-- TO DO --
Please return the lines of the data below, word for word, from the first line through the line containing "How to Report Consistent Violations".

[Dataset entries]

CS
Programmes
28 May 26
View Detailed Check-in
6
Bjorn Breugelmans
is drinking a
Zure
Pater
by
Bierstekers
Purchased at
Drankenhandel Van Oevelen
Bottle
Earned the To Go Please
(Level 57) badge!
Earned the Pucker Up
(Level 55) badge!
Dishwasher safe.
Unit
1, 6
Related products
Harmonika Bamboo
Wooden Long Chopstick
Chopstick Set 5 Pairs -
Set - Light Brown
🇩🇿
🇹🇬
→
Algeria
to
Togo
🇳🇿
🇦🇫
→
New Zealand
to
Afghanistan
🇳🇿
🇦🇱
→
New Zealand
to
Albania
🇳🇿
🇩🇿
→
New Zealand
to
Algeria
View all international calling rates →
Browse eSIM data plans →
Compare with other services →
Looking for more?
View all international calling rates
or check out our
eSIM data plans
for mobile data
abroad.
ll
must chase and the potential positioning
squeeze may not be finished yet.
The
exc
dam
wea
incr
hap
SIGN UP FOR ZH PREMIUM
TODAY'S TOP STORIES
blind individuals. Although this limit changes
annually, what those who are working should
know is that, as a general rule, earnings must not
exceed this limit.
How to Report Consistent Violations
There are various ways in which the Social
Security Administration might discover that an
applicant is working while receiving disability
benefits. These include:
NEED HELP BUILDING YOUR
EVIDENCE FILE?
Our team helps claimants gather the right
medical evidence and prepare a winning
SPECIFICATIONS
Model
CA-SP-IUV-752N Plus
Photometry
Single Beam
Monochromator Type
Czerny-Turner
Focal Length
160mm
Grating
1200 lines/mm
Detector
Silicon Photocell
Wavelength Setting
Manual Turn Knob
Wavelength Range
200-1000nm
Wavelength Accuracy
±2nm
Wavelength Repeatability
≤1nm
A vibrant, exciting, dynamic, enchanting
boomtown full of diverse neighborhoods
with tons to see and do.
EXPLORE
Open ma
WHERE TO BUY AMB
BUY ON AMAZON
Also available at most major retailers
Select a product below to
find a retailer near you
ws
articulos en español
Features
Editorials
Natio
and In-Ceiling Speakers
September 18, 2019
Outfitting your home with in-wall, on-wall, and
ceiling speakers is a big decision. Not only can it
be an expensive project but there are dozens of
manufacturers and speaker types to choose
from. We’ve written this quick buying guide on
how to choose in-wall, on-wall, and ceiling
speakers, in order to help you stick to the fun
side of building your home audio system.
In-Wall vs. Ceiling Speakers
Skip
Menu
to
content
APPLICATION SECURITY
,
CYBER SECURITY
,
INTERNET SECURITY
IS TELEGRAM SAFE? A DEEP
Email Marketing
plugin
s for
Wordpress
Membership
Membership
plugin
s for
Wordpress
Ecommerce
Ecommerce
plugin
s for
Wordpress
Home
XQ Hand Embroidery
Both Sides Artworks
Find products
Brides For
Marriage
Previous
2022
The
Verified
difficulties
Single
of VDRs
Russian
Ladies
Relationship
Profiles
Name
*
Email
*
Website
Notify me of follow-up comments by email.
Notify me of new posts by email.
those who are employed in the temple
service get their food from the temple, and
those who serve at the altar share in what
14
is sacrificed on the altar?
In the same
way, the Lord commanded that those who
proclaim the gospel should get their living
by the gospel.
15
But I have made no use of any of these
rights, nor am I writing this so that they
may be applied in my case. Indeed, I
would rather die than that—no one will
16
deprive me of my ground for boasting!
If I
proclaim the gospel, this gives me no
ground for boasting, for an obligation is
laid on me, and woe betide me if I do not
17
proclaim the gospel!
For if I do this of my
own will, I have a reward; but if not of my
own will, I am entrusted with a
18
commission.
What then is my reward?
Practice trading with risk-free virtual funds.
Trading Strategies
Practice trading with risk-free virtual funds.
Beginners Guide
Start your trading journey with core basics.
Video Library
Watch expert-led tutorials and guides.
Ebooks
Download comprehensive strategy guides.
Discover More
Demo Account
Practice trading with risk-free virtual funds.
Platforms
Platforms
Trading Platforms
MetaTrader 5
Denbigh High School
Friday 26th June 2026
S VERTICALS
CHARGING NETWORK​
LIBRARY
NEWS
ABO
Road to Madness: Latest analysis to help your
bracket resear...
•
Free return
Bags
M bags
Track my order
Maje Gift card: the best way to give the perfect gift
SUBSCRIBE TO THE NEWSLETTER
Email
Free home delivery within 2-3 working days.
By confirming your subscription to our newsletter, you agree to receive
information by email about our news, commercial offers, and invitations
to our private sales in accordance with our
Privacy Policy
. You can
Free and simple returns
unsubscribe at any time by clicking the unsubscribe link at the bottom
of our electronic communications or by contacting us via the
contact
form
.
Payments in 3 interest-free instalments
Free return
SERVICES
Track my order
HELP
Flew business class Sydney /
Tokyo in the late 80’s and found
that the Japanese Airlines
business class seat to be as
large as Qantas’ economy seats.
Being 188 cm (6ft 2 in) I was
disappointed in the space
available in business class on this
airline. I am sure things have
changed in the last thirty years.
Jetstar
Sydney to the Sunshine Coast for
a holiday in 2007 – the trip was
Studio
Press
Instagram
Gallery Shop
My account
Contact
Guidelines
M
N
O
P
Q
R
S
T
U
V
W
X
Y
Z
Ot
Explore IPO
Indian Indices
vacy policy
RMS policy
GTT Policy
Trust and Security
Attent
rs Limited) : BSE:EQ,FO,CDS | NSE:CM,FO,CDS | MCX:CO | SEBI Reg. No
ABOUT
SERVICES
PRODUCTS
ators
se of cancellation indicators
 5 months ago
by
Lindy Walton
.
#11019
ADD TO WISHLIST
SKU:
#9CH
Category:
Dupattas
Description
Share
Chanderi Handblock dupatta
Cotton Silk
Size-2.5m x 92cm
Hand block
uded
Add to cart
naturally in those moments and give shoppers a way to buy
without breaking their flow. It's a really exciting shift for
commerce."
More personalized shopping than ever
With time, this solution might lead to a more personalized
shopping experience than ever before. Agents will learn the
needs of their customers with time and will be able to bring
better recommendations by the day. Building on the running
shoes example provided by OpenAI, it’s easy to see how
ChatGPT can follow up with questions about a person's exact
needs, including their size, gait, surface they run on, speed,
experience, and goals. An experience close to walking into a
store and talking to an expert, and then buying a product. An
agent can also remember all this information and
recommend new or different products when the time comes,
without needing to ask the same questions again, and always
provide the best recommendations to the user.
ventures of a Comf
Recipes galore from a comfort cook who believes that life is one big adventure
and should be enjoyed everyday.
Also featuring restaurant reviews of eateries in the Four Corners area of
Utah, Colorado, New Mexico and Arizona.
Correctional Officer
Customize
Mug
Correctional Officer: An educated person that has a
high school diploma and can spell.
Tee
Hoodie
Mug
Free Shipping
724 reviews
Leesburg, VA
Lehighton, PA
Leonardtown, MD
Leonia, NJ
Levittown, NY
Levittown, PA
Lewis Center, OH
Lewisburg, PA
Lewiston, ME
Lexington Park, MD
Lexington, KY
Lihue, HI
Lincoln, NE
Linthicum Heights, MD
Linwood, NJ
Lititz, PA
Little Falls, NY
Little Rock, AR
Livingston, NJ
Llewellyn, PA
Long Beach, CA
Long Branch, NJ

-- ANSWER BOX --
CS
Programmes
28 May 26
View Detailed Check-in
6
Bjorn Breugelmans
is drinking a
Zure
Pater
by
Bierstekers
Purchased at
Drankenhandel Van Oevelen
Bottle
Earned the To Go Please
(Level 57) badge!
Earned the Pucker Up
(Level 55) badge!
Dishwasher safe.
Unit
1, 6
Related products
Harmonika Bamboo
Wooden Long Chopstick
Chopstick Set 5 Pairs -
Set - Light Brown
🇩🇿
🇹🇬
→
Algeria
to
Togo
🇳🇿
🇦🇫
→
New Zealand
to
Afghanistan
🇳🇿
🇦🇱
→
New Zealand
to
Albania
🇳🇿
🇩🇿
→
New Zealand
to
Algeria
View all international calling rates →
Browse eSIM data plans →
Compare with other services →
Looking for more?
View all international calling rates
or check out our
eSIM data plans
for mobile data
abroad.
ll
must chase and the potential positioning
squeeze may not be finished yet.
The
exc
dam
wea
incr
hap
SIGN UP FOR ZH PREMIUM
TODAY'S TOP STORIES
blind individuals. Although this limit changes
annually, what those who are working should
know is that, as a general rule, earnings must not
exceed this limit.
How to Report Consistent Violations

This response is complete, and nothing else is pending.